Everybody Out!

Jarrow MarchAlthough I’ve been a member of a trade union, I can’t recall ever having been on strike. I might be wrong because I have a vague memory that there was talk of a walk out when I was in NALGO in my the dim and distant past, but I don’t remember using poster paint on homemade placards, marching on the streets or sloping off to the pub for an afternoon.

I drifted away from the unions before I was 20 years old, mostly because I’d moved into the private sector where trade unions were simply irrelevant.  I did briefly join the NUJ but that was so I could also get a Press Club membership and they had a decent snooker table and you could get a drink pretty much any time of the day or night.

Strikes in those days were for people who got their hands dirty for a living, or so it seemed. Car workers, dockers, miners, train drivers and the like downed tools, worked to rule or went on a go-slow on pretty regular basis, but if your chief occupational hazard was ink-stained fingers and you were put upon by your employer, you just tutted and carried on pushing your pen.

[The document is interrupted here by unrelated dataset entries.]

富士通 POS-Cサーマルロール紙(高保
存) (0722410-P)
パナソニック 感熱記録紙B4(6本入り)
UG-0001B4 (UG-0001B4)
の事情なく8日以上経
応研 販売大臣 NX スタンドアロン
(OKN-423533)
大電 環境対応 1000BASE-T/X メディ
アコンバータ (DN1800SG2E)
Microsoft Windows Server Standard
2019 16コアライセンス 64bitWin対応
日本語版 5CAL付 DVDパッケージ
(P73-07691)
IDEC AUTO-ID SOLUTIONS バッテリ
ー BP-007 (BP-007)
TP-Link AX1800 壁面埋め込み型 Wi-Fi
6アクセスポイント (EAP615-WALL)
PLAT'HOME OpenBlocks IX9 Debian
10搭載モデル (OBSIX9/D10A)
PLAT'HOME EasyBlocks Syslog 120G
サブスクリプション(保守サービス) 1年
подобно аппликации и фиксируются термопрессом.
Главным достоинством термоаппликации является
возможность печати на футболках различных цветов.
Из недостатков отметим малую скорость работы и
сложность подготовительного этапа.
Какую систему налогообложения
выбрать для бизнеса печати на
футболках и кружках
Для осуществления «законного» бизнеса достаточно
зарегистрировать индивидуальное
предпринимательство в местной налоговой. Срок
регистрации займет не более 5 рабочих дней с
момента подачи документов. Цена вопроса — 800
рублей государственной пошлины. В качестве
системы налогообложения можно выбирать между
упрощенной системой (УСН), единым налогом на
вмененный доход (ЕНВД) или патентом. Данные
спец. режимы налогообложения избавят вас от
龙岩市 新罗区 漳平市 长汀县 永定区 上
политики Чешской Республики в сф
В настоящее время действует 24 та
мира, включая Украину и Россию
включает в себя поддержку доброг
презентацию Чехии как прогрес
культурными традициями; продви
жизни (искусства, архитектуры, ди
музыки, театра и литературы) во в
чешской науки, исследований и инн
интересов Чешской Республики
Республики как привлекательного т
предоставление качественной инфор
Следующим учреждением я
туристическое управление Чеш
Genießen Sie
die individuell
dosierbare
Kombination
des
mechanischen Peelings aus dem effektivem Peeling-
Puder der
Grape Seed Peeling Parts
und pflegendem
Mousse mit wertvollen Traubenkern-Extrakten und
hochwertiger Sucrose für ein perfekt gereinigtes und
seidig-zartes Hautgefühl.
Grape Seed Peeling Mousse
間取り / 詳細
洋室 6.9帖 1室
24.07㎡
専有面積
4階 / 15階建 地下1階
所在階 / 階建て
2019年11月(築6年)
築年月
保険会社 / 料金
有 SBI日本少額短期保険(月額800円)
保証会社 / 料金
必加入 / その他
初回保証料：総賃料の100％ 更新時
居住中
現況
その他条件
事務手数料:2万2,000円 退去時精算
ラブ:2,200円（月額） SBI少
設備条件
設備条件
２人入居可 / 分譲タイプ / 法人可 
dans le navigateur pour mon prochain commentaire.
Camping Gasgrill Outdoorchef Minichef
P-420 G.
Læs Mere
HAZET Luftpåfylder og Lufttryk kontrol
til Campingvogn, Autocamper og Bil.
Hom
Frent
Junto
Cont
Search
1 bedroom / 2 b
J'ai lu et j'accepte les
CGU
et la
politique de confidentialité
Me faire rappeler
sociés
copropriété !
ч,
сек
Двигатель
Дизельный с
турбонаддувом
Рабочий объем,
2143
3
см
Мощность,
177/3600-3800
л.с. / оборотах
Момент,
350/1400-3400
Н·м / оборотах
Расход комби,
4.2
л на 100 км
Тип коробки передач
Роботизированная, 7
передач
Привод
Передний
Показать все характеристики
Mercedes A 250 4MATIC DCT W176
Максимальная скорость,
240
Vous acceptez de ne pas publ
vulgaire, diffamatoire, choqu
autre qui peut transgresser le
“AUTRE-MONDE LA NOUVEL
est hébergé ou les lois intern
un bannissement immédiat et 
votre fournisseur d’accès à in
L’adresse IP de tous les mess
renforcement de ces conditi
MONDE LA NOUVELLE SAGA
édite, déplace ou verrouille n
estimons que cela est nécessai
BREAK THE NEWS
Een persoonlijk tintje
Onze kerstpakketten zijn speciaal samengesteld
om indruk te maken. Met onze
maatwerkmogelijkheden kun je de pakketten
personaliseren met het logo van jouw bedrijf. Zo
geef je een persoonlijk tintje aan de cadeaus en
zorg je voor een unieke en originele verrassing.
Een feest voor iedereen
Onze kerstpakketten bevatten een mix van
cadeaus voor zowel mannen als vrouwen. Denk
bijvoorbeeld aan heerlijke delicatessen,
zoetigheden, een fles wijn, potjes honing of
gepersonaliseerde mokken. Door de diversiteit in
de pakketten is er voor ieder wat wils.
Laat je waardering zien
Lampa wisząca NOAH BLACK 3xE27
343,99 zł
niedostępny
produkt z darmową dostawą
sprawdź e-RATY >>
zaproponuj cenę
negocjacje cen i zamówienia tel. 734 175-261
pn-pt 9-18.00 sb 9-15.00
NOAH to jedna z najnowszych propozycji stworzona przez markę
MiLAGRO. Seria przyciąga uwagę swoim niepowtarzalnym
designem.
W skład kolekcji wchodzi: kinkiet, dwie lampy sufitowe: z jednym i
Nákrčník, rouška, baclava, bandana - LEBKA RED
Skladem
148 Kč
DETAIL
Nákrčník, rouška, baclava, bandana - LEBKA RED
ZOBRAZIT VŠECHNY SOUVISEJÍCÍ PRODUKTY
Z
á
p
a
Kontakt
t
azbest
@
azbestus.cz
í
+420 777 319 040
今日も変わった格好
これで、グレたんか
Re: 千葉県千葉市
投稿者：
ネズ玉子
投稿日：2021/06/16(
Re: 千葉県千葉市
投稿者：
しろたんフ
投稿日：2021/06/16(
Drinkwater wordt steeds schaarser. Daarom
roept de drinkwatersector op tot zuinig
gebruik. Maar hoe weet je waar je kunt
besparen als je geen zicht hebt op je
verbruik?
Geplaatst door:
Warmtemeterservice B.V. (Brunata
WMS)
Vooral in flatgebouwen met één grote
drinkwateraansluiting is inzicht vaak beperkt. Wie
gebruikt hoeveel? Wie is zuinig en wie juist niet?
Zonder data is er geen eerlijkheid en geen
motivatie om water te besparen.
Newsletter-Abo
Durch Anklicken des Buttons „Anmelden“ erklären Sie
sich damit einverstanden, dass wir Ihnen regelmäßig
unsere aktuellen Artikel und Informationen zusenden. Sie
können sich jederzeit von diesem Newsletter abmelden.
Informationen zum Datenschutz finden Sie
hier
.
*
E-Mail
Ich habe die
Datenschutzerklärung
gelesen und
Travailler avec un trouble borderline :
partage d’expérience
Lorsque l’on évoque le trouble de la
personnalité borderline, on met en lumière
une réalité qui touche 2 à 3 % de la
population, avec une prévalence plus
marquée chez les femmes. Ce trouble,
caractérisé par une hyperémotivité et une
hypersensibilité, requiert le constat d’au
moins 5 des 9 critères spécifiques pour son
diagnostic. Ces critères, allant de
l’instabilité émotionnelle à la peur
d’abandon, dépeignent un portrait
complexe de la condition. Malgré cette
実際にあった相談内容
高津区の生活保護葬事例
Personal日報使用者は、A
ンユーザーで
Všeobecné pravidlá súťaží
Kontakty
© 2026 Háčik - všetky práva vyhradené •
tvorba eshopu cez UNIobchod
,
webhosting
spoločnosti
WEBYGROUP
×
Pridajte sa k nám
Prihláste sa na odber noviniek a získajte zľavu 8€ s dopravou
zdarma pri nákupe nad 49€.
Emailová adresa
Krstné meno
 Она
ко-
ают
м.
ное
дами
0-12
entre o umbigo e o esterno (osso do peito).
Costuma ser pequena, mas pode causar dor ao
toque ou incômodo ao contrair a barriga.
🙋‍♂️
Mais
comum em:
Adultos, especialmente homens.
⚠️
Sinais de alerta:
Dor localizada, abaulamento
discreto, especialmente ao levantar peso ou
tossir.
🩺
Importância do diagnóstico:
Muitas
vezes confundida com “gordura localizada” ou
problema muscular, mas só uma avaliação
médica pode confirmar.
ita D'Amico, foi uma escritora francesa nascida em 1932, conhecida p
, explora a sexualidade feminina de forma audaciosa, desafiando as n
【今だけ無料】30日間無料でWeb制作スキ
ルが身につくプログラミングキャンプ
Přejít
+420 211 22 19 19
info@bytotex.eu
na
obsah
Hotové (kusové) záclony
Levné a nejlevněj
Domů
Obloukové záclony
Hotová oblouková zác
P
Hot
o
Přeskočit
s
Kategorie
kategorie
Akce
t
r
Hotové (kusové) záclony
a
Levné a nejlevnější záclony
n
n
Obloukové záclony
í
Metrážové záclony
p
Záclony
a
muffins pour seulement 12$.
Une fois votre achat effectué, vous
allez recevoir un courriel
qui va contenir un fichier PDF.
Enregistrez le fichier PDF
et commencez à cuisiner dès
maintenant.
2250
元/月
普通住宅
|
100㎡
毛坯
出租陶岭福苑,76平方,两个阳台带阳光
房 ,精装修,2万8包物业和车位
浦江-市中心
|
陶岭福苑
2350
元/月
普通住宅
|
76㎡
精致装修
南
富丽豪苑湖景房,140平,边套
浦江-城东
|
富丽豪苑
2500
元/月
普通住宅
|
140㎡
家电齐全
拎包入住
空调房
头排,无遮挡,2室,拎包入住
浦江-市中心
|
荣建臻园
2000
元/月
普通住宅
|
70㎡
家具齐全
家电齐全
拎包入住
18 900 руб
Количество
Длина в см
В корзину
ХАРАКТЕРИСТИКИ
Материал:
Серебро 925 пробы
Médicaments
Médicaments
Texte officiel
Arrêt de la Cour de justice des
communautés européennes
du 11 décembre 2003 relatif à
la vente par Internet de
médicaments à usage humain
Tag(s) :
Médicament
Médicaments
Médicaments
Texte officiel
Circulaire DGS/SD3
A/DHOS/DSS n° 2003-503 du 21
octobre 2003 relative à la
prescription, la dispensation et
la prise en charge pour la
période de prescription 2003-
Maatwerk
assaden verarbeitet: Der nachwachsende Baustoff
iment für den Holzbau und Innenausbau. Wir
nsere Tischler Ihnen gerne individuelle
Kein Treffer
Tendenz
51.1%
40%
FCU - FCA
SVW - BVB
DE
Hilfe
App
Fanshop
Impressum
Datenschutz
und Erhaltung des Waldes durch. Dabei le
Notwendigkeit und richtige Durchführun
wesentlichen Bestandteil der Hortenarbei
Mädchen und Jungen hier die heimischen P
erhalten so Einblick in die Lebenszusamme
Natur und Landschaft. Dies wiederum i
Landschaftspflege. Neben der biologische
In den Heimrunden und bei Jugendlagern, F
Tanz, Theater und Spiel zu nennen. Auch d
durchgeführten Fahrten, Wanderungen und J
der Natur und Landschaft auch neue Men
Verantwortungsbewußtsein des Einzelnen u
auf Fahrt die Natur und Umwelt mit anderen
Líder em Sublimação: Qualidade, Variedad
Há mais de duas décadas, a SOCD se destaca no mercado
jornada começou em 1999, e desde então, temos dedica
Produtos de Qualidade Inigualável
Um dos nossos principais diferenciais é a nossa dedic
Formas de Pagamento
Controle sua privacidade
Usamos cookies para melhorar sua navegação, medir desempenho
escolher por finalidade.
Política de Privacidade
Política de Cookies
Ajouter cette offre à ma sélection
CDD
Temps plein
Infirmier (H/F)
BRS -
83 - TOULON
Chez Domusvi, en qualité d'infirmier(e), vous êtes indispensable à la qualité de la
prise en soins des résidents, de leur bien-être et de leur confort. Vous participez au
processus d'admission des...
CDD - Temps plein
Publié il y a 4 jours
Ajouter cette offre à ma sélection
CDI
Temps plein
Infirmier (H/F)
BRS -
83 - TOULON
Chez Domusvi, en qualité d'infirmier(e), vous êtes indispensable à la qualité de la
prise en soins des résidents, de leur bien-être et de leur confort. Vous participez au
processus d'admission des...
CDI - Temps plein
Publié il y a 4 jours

Maybe we lacked firebrand leadership. Rover had “Red Robbo” in the 1970s, the miners had Arthur Scargill in the 1980s and the printers of Sogat 82 had Brenda Dean when they fought Rupert Murdoch at Wapping. I suspect that the nickname of my union general secretary would have been “You’ve Got a Point There Mrs Thatcher”.

Of course, just like political careers, those disputes ultimately ended in failure. The coal mines have gone, apart from those that have been turned into industrial heritage parks, Rupe is taking over the media with the help of his mates in government and the British car industry is now a bloke in a shed whose idea of mass production is one car a month that no-one but Top Gear wants or can afford.

All of which must sound like I have a pretty jaundiced view of trade union and collective action and it was certainly true when workers and management were at loggerheads over teabreaks. ‘Spanish practices‘ or the odd percentage point of a pay rise. It always struck me that the strikers lost more than they gained from their belligerence.

But I fully support the public sector workers’ action today. There is a fundamental issue at stake here: whether the government, or any organisation for that matter, should be allowed to renege on the contract it makes with its employees.

Private sector workers are complaining loudly that they’ve lost their final salary pensions and that the teachers etc aren’t living in the real world, but the answer isn’t to drag everyone down to the same level. That way the ‘real world’ will be a miserable place for everyone, other than for the bankers and politicians who I’m sure will do very nicely, thank you.